They identified problem enterprises also face. General AI tools are powerful, but they are not grounded in an organizational context. In education, that leads to AI tools providing feedback that’s misaligned with teacher expectations. In business, it leads to outputs misaligned with process, compliance, and performance metrics.
Working within an architecture guided by Cay Digital, the students built a system to solve that gap.
The solution, shaped through Cay Digital’s architectural guidance, was an agentic RAG system based on the school’s proprietary materials. The system reflects the same multi-agent architectural patterns Cay Digital implements in enterprise environments, adapted here for a student-led build.
Each agent was defined through structured Python configuration. The system was containerized using Docker and deployed to Azure AI Foundry. A host orchestrator analyzed user intent and routed requests to the appropriate specialized agent with relevant skills and responsibilities.
This is not a prompt engineering; this is a system design. Instead of manually stitching together outputs from various single models, they designed a coordinated environment where agents handled defined domains (English grading, AP Environmental Science content, and more).
In contrast, enterprises are stuck in isolated AI use cases generating fragmented value.
Their English grading agent did not simply check grammar.

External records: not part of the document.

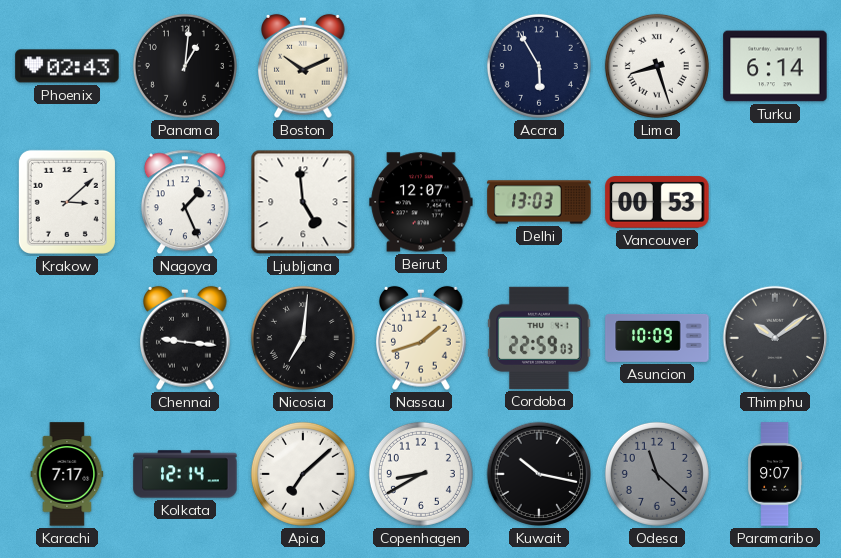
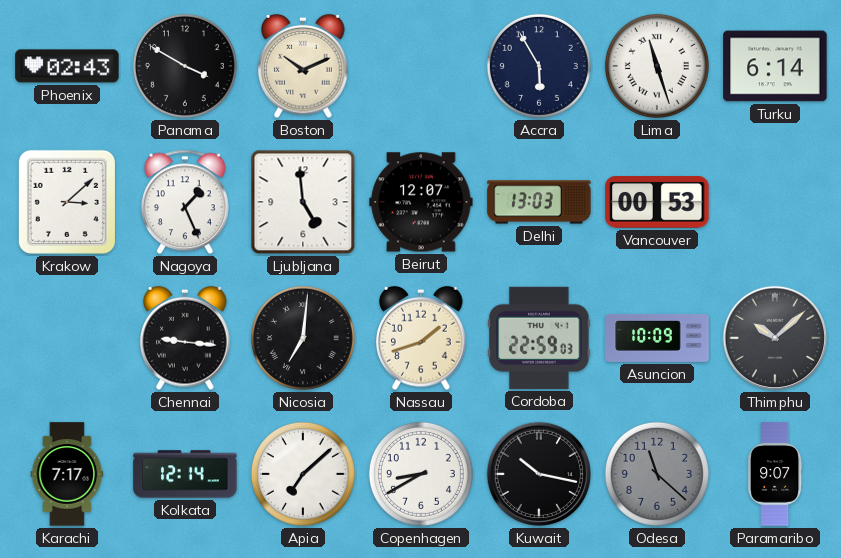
Panama: 1:01 -> 3:50
Lima: 8:27 -> 11:27
Thimphu: 10:09 -> 10:08
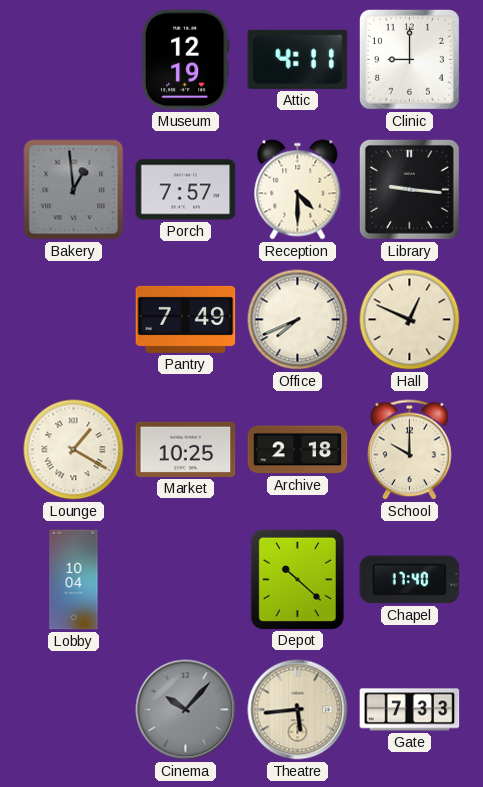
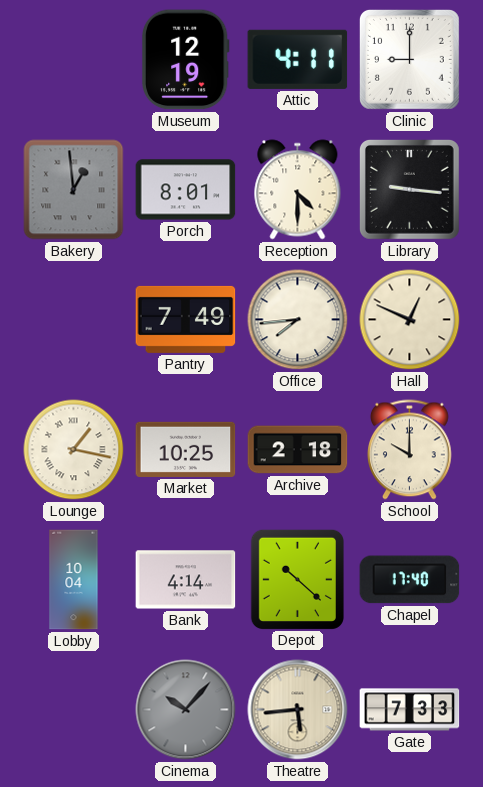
Porch: 7:57 -> 8:01
Office: 7:41 -> 7:44
Lounge: 1:20 -> 1:17
Bank: none -> 4:14
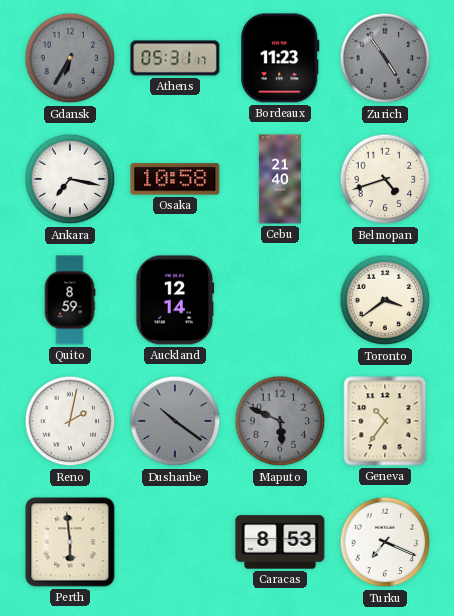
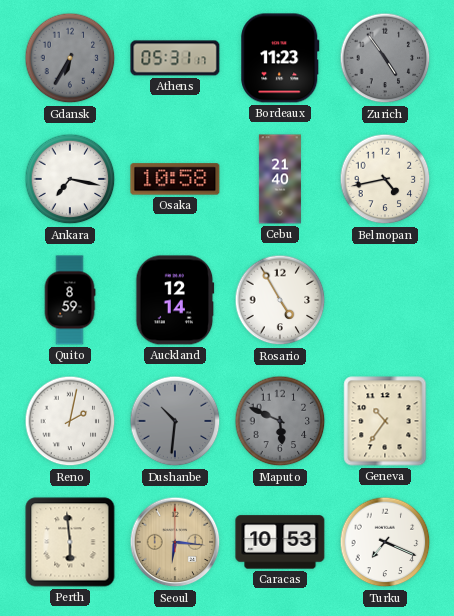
Belmopan: 4:42 -> 4:43
Rosario: none -> 4:55
Toronto: 3:39 -> none
Dushanbe: 10:21 -> 10:31
Seoul: none -> 6:16
Caracas: 8:53 -> 10:53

It applied the school’s official grading rubric and generated structured scoring breakdowns aligned to teacher expectations. When tested against two submissions ( one strong, and one weaker ), the system’s scoring aligned with anticipated outcomes.
They anchored the system in official study guides, school’s grading standards, and defined curriculum pacing.
While generic AI produces generic output, grounded AI produces relevant output.
Students built the system using the open source A2A framework, with Azure infrastructure and deployment support provided by Cay Digital. It was modular, containerized, and cloud-native from the start.
This is the model enterprises must adopt.
Modern AI system is not about using single models, it’s about orchestrating them and creating scalable infrastructure. Azure enables secure deployment, model flexibility, and enterprise-grade control.
The center of the system was host orchestrator. It interpreted intent, selected correct agent, and returned outputs aligned to school’s standards.
We are shifting from human-stitched workflows to AI-orchestrated processes. This is how hybrid AI + human workforces emerge. Through orchestration where agents handle defined logic, and humans apply judgment where it matters.
Perhaps the most telling insight cane from the students themselves. They concluded that “The most effective AI is one that is collaborative and grounded in the specific needs of its community - "Benjamin School AI Teacher”.
The next generation already understands this distinction.
This project shows what’s possible when that mindset is paired with real-world architectural guidance.
At Cay Digital, giving back means exposing the next generation to how AI systems are actually designed and deployed. Not as experiments, but as orchestrated, production-ready systems.
The question is whether enterprise leadership will move with the same urgency.